Expression and characterization of active site mutants of hevamine, a chitinase from the rubber tree Hevea brasiliensis.

Eur J Biochem 2002 Feb;269(3):893-901

Department of Biochemistry, Rijksuniversiteit Groningen, The Netherlands.

Hevamine is a chitinase from the rubber tree Hevea brasiliensis. Its active site contains Asp125, Glu127, and Tyr183, which interact with the -1 sugar residue of the substrate. To investigate their role in catalysis, we have successfully expressed wild-type enzyme and mutants of these residues as inclusion bodies in Escherichia coli. After refolding and purification they were characterized by both structural and enzyme kinetic studies. Mutation of Tyr183 to phenylalanine produced an enzyme with a lower k(cat) and a slightly higher K(m) than the wild-type enzyme.

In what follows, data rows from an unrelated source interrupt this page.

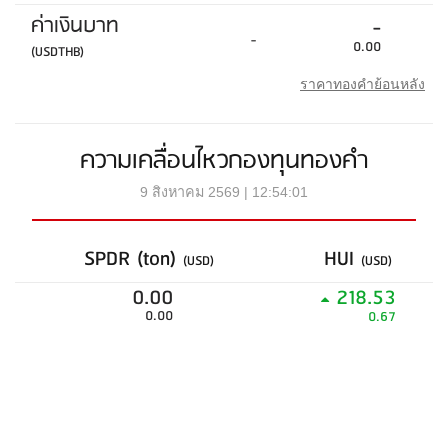
ค่าเงินบาท
-
-
0.00
(USDTHB)
ราคาทองคำย้อนหลัง
ความเคลื่อนไหวกองทุนทองคำ
9 สิงหาคม 2569 | 12:54:01
SPDR (ton)
HUI
(USD)
(USD)
0.00
218.53
0.00
0.67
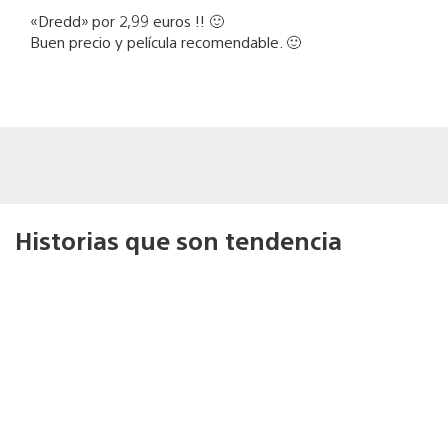
«Dredd» por 2,99 euros !! 🙂
Buen precio y película recomendable. 🙂
Historias que son tendencia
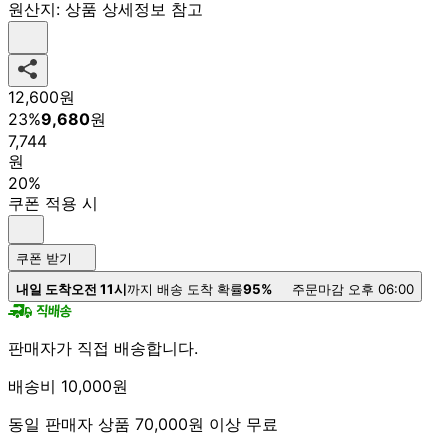
원산지:
상품 상세정보 참고
12,600
원
23
%
9,680
원
7,744
원
20%
쿠폰 적용 시
쿠폰 받기
내일 도착
오전 11시
까지 배송 도착 확률
95%
주문마감 오후 06:00
판매자가 직접 배송합니다.
배송비 10,000원
동일 판매자 상품 70,000원 이상 무료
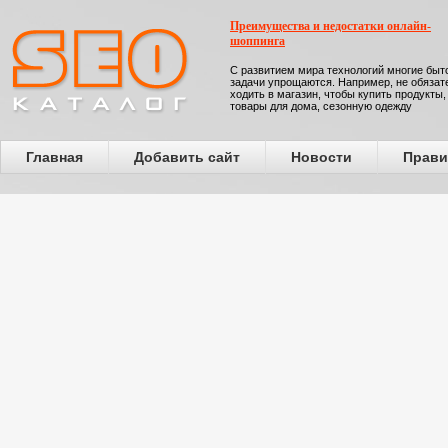
Преимущества и недостатки онлайн-
шоппинга
С развитием мира технологий многие бы
задачи упрощаются. Например, не обязат
ходить в магазин, чтобы купить продукты,
товары для дома, сезонную одежду
Главная
Добавить сайт
Новости
Прави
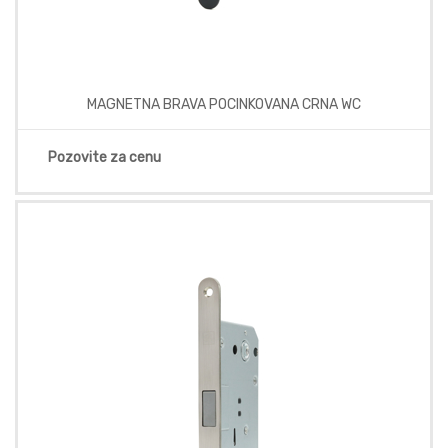
MAGNETNA BRAVA POCINKOVANA CRNA WC
Pozovite za cenu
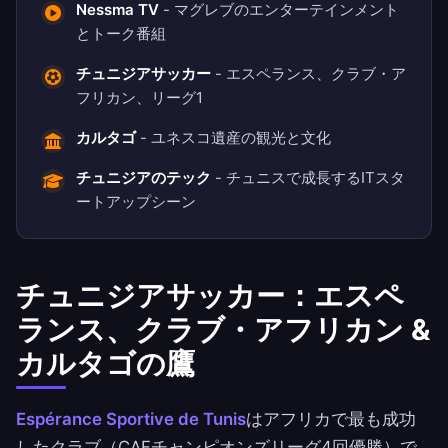
Nessma TV
- マグレブのエンターテインメント
とトーク番組
チュニジアサッカー
- エスペランス、クラブ・ア
フリカン、リーグ1
カルタゴ
- ユネスコ遺産の観光と文化
チュニジアのテック
- チュニスで成長するITスタ
ートアップシーン
チュニジアサッカー：エスペ
ランス、クラブ・アフリカン &
カルタゴの鷹
Espérance Sportive de Tunis
はアフリカで最も成功
したクラブ（CAFチャンピオンズリーグ4回優勝）で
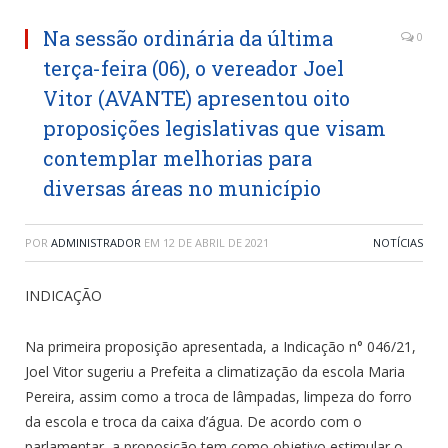
Na sessão ordinária da última
0
terça-feira (06), o vereador Joel
Vitor (AVANTE) apresentou oito
proposições legislativas que visam
contemplar melhorias para
diversas áreas no município
POR
ADMINISTRADOR
EM
12 DE ABRIL DE 2021
NOTÍCIAS
INDICAÇÃO
Na primeira proposição apresentada, a Indicação n° 046/21,
Joel Vitor sugeriu a Prefeita a climatização da escola Maria
Pereira, assim como a troca de lâmpadas, limpeza do forro
da escola e troca da caixa d’água. De acordo com o
parlamentar, a proposição tem como objetivo estimular o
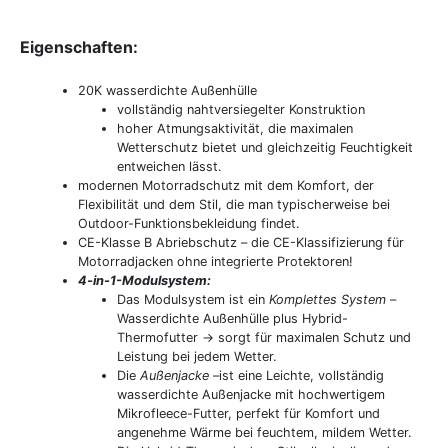
Eigenschaften:
20K wasserdichte Außenhülle
vollständig nahtversiegelter Konstruktion
hoher Atmungsaktivität, die maximalen
Wetterschutz bietet und gleichzeitig Feuchtigkeit
entweichen lässt.
modernen Motorradschutz mit dem Komfort, der
Flexibilität und dem Stil, die man typischerweise bei
Outdoor-Funktionsbekleidung findet.
CE-Klasse B Abriebschutz – die CE-Klassifizierung für
Motorradjacken ohne integrierte Protektoren!
4-in-1-Modulsystem:
Das Modulsystem ist ein
Komplettes System
–
Wasserdichte Außenhülle plus Hybrid-
Thermofutter -> sorgt
für maximalen Schutz und
Leistung bei jedem Wetter.
Die
Außenjacke
–ist eine Leichte, vollständig
wasserdichte Außenjacke mit hochwertigem
Mikrofleece-Futter, perfekt für Komfort und
angenehme Wärme bei feuchtem, mildem Wetter.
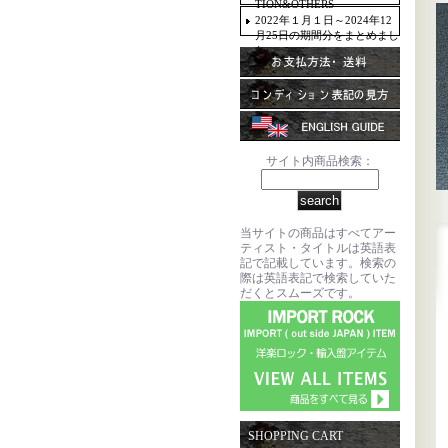
TION&OTHERS
2022年１月１日～2024年12
月25日の期間分をまとめまし
た。
サイト内商品検索：
当サイトの商品はすべてアー
ティスト・タイトルは英語表
記で記載しています。検索の
際は英語表記で検索していた
だくとスムーズです。
SHOPPING CART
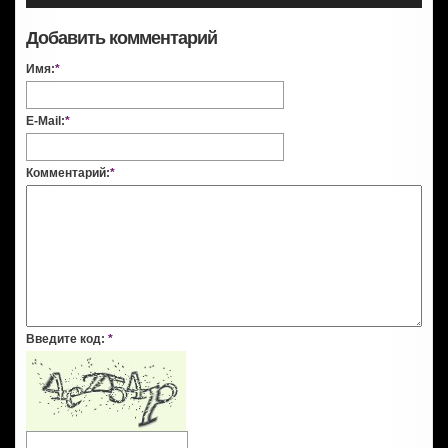
Добавить комментарий
Имя:
*
E-Mail:
*
Комментарий:
*
Введите код:
*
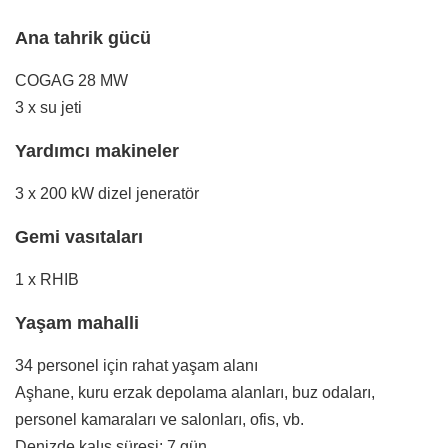
Ana tahrik gücü
COGAG 28 MW
3 x su jeti
Yardımcı makineler
3 x 200 kW dizel jeneratör
Gemi vasıtaları
1 x RHIB
Yaşam mahalli
34 personel için rahat yaşam alanı
Aşhane, kuru erzak depolama alanları, buz odaları,
personel kamaraları ve salonları, ofis, vb.
Denizde kalış süresi: 7 gün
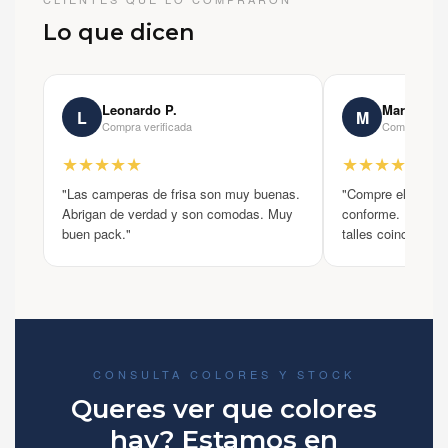
Lo que dicen
Leonardo P.
Marcelo T.
L
M
Compra verificada
Compra verif
★★★★★
★★★★★
"Las camperas de frisa son muy buenas.
"Compre el pack 
Abrigan de verdad y son comodas. Muy
conforme. Los col
buen pack."
talles coinciden co
CONSULTA COLORES Y STOCK
Queres ver que colores
hay? Estamos en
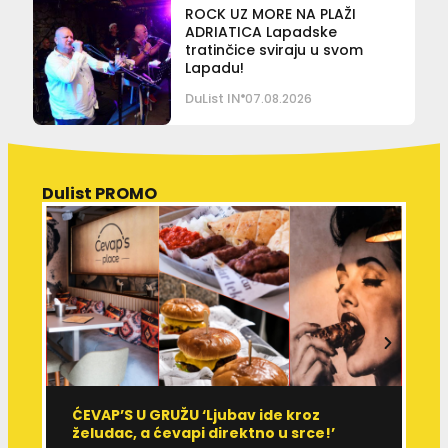
ROCK UZ MORE NA PLAŽI
ADRIATICA Lapadske
tratinčice sviraju u svom
Lapadu!
DuList IN
07.08.2026
Dulist PROMO
ĆEVAP’S U GRUŽU ‘Ljubav ide kroz
V
želudac, a ćevapi direktno u srce!’
d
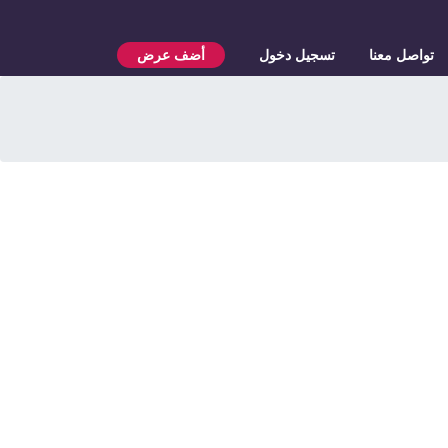
تواصل معنا
تسجيل دخول
أضف عرض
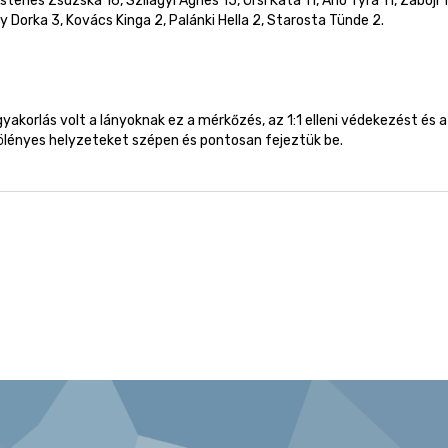
Istenes Zsuzska 16, Szilágyi Ágnes 15, Örsi Kata 11, Aho Tyra 11, Záboji 
y Dorka 3, Kovács Kinga 2, Palánki Hella 2, Starosta Tünde 2.
akorlás volt a lányoknak ez a mérkőzés, az 1:1 elleni védekezést és a
lényes helyzeteket szépen és pontosan fejeztük be.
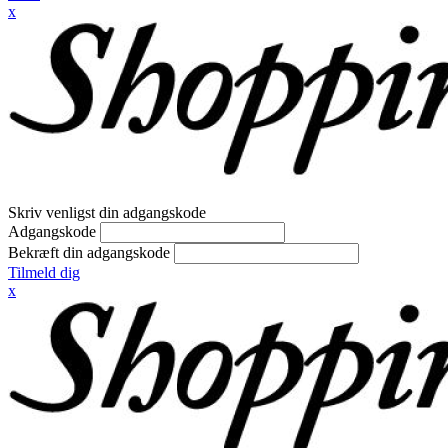
x
Skriv venligst din adgangskode
Adgangskode
Bekræft din adgangskode
Tilmeld dig
x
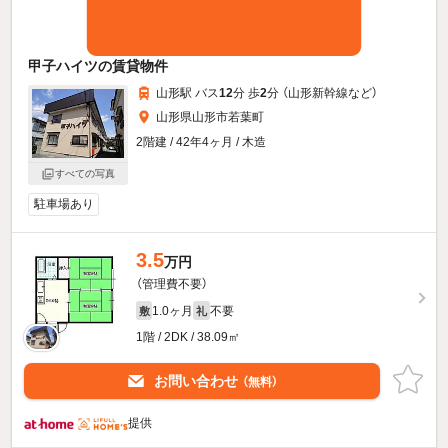
甲子ハイツの賃貸物件
山形駅 バス
12
分 歩
2
分 （山形新幹線
など
）
山形県山形市若葉町
2階建 / 42年4ヶ月 / 木造
すべての写真
駐車場あり
3.5
万円
（管理費不要）
1.0ヶ月
不要
敷
礼
1階 / 2DK / 38.09㎡
お問い合わせ
（無料）
提供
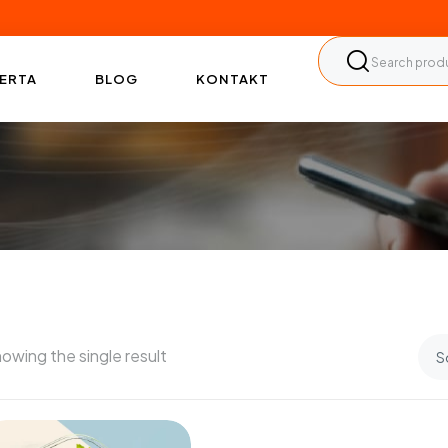
ERTA
BLOG
KONTAKT
owing the single result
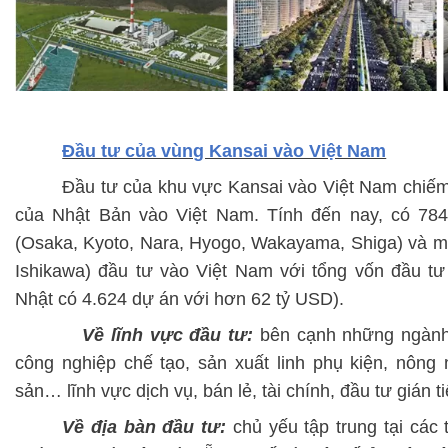
Đầu tư của vùng Kansai vào Việt Nam
Đầu tư của khu vực Kansai vào Việt Nam chiế
của Nhật Bản vào Việt Nam.
T
ính đến nay, có
78
(Osaka, Kyoto, Nara, Hyogo, Wakayama, Shiga) và mộ
Ishikawa) đầu tư vào Việt Nam với tổng vốn đầu t
Nhật có 4.624 dự án với hơn 6
2
tỷ USD).
Về lĩnh vực đầu tư:
bên cạnh những ngàn
công nghiệp chế tạo, sản xuất linh phụ kiện, nông 
sản… lĩnh vực dịch vụ, bán lẻ, tài chính, đầu tư gián ti
Về đ
ịa bàn đầu tư:
chủ yếu tập trung tại các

Mutating Asp125 and Glu127 to alanine gave mutants with approximately 2% residual activity. In contrast, the Asp125Asn mutant retained substantial activity, with an approximately twofold lower k(cat) and an approximately twofold higher K(m) than the wild-type enzyme. More interestingly, it showed activity to higher pH values than the other variants. The X-ray structure of the Asp125Ala/Glu127Ala double mutant soaked with chitotetraose shows that, compared with wild-type hevamine, the carbonyl oxygen atom of the N-acetyl group of the -1 sugar residue has rotated away from the C1 atom of that residue. The combined structural and kinetic data show that Asp125 and Tyr183 contribute to catalysis by positioning the carbonyl oxygen of the N-acetyl group near to the C1 atom. This allows the stabilization of a positively charged transient intermediate, in agreement with a previous proposal that the enzyme makes use of substrate-assisted catalysis.